Contributions of the pore-forming toxin Listeriolysin O to Listeria monocytogenes pathogenesis
Listeriolysin O (LLO) is an essential determinant of Listeria monocytogenes pathogenesis that mediates the escape of L. monocytogenes from host cell vacuoles, thereby allowing replication in the cytosol without causing appreciable cell death. As a member of the cholesterol-dependent cytolysin (CDC) family of pore-forming toxins, LLO is unique in that it is secreted by a facultative intracellular pathogen, whereas all other CDCs are produced by pathogens that are largely extracellular.
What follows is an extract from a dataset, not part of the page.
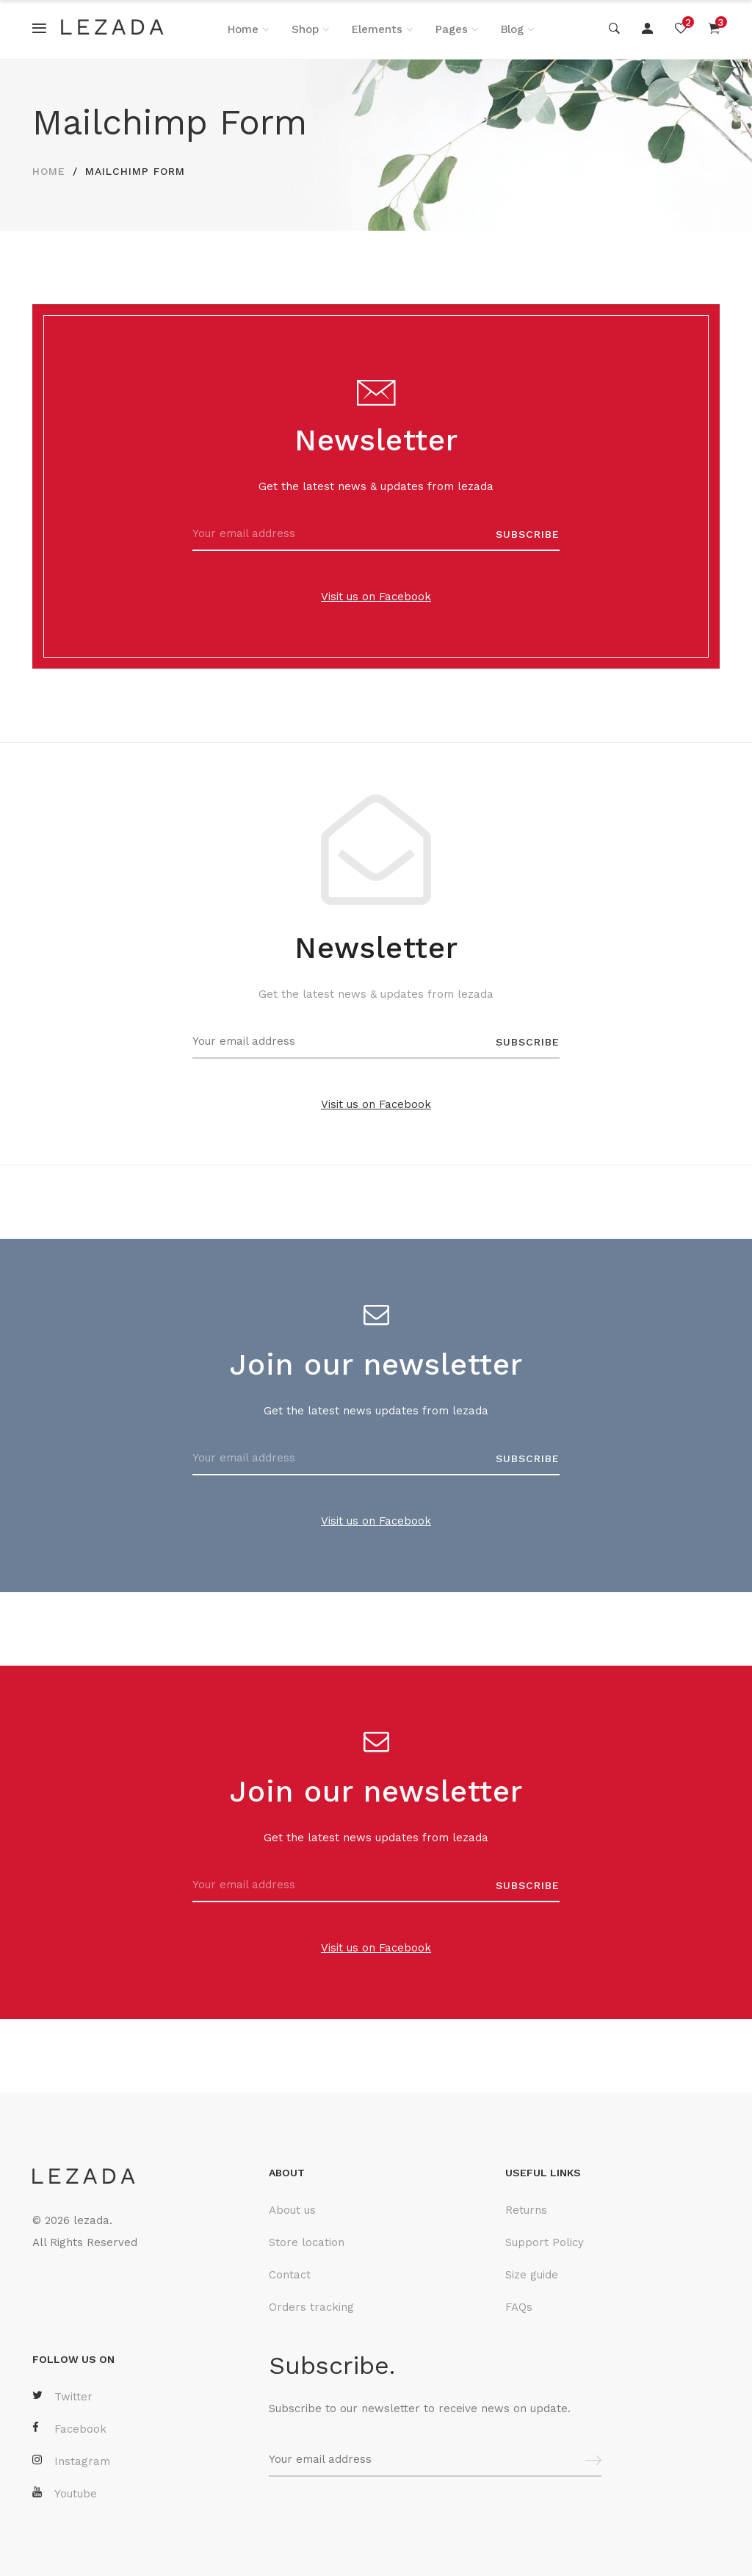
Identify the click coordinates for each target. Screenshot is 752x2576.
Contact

Deletion of the gene encoding LLO, hly, or replacement of LLO with other CDCs results in strains that are 10,000-fold less virulent during mouse infections. Deletion of LLO also results in a strain that is immunosuppressive in mice. LLO has structural and regulatory features that allow it to function intracellularly without causing cell death, most of which map to a unique N-terminal region of LLO referred to as the PEST-like sequence. Yet, while LLO has unique properties required for its intracellular site of action, extracellular LLO, like other CDCs, affects cells in myriad ways. Because all CDCs form pores in cholesterol-containing membranes that lead to rapid Ca2+ influx and K+ efflux, they consequently trigger a wide range of host cell responses, including MAPK activation, histone modification, and caspase-1 activation. There is no debate that extracellular LLO, like all other CDCs, can stimulate multiple cellular activities, but the primary question we wish to address is whether LLO secreted in the cytosol has an impact on pathogenesis.
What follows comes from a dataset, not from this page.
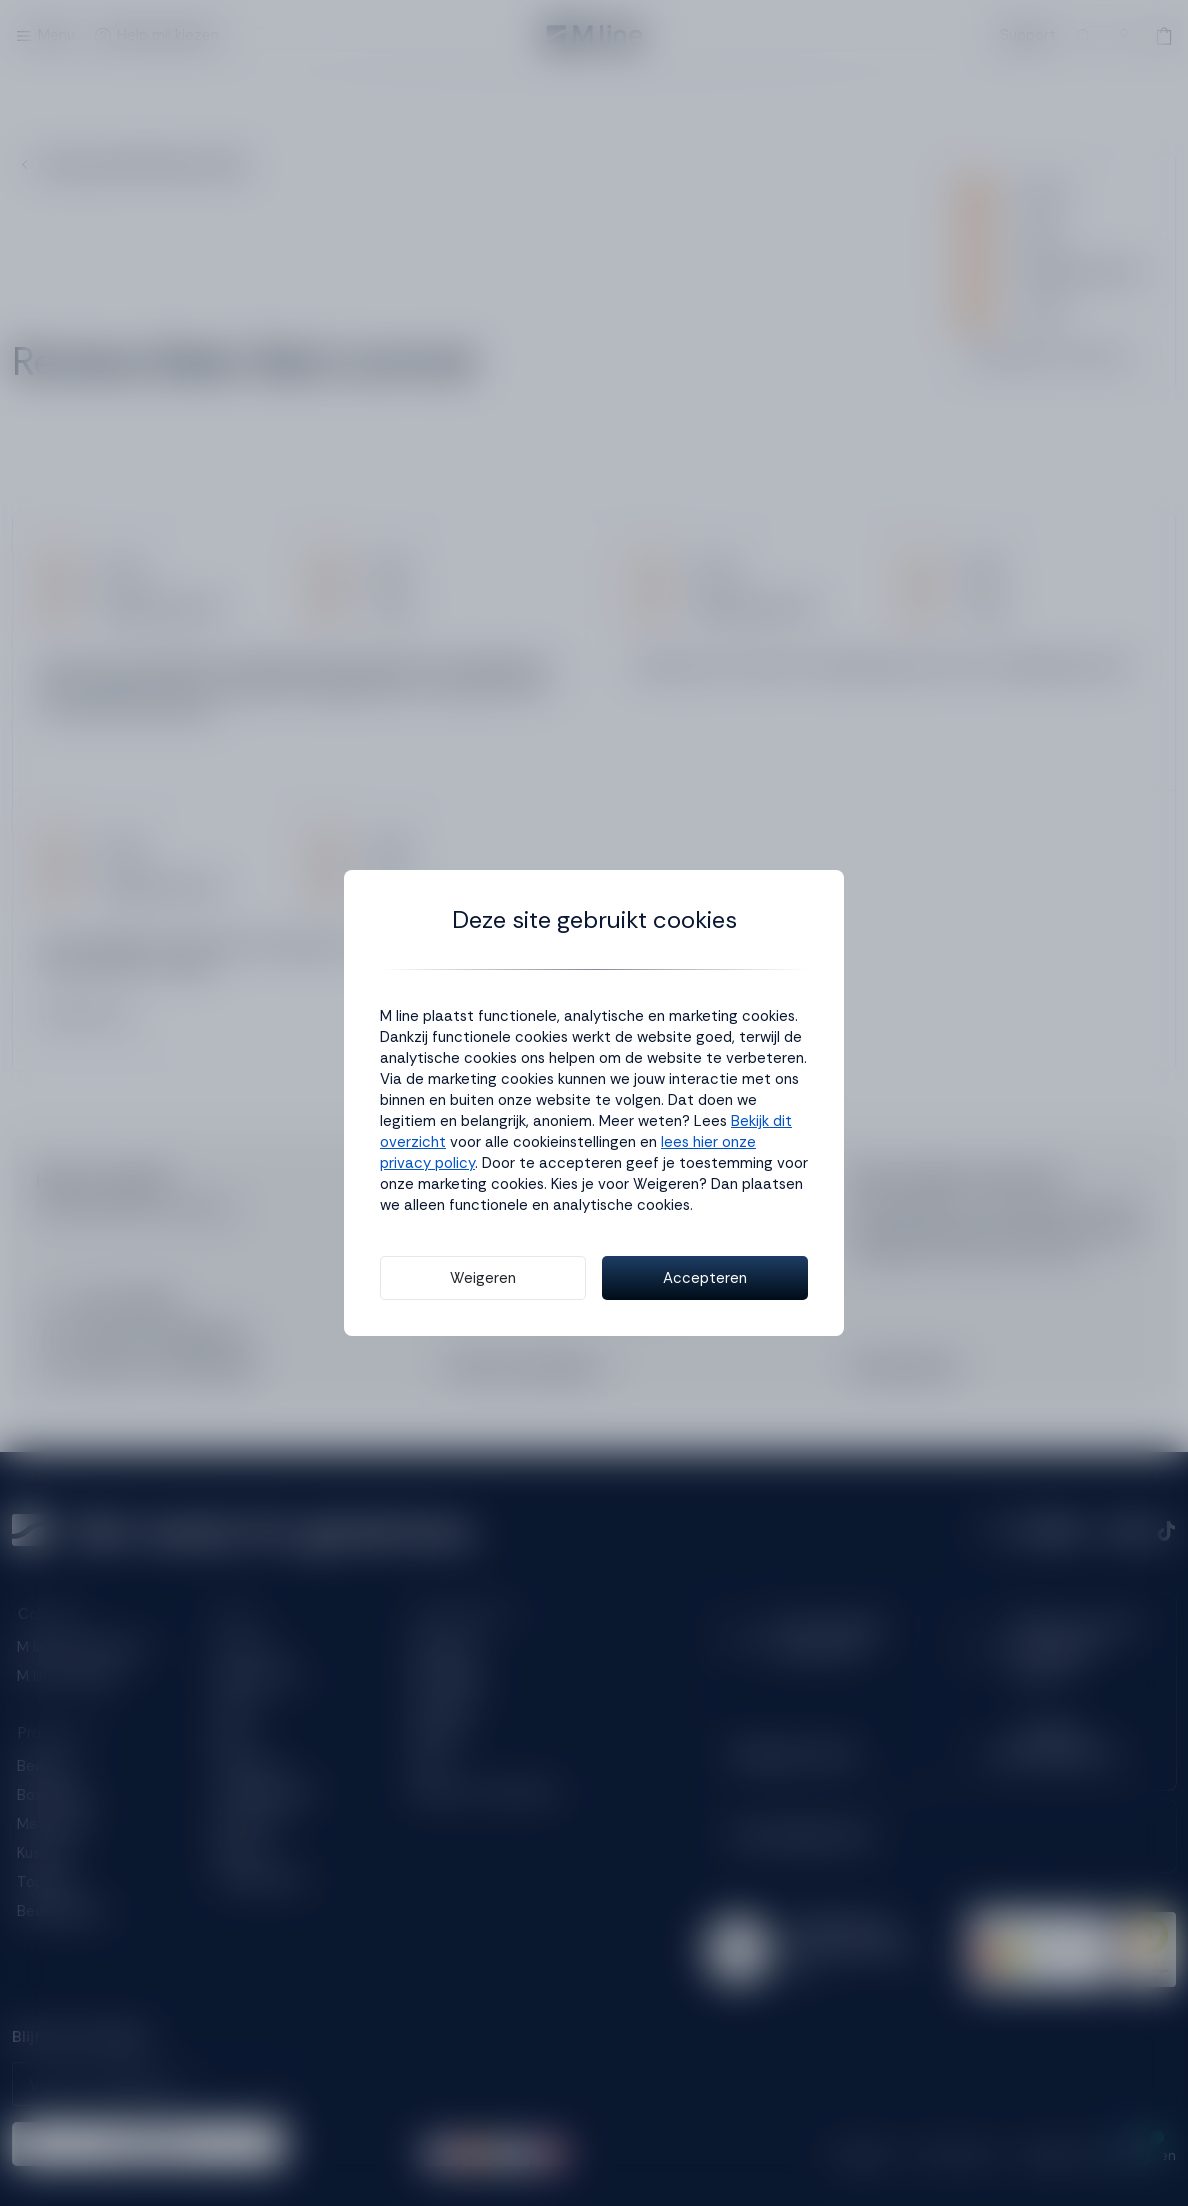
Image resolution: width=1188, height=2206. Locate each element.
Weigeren (483, 1278)
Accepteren (705, 1278)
To address whether LLO secreted in the cytosol impacts the pathogenesis of L. monocytogenes we engineered a strain, referred to as hlyfl, that deletes hly after escape from phagocytic vacuoles. Using hlyfl, we determined that LLO secreted in the cytosol causes cytotoxicity that impairs the growth of L. monocytogenes in macrophages. However, this strain was less virulent in mice than WT L. monocytogenes because it had a defect in cell-to-cell spread. Furthermore, the strain was not as effective at inducing protective immunity in mice as a strain that was defective in cell-to-cell spread due to a defect in actin-based motility. We hypothesized that hlyfl was not as effective at inducing protective immunity because, like LLO-deficient strains, it induced IL-10. Administration of anti-IL-10 receptor blocking antibody improved the protective capacity of vaccination with hlyfl, indicating that bacterial localization in primary and secondary vacuoles leads to the induction of IL-10, which is immunosuppressive.
To determine the bacterial components that lead to the induction of IL-10 by bacteria that cannot escape phagocytic vacuoles, we performed a genetic screen of transposon mutants for their ability to induce enhanced or diminished IL-10 from infected bone marrow-derived macrophages. We identified bacterial lipoproteins, which are recognized by TLR2, as the primary signal for IL-10 induction in macrophages. However, bacterial mutants that had increased lysis induced enhanced IL-10, which was dependent on signaling of endosomal TLRs. In mice, IL-10 induction and immune suppression was primarily mediated by endosomal TLRs. In summary, though LLO may cause some cytotoxicity it is absolutely required for escape from primary and secondary vacuoles. LLO-deficient mutants are avirulent, and they also lyse in vacuoles and induce expression of IL-10, which is immunosuppressive.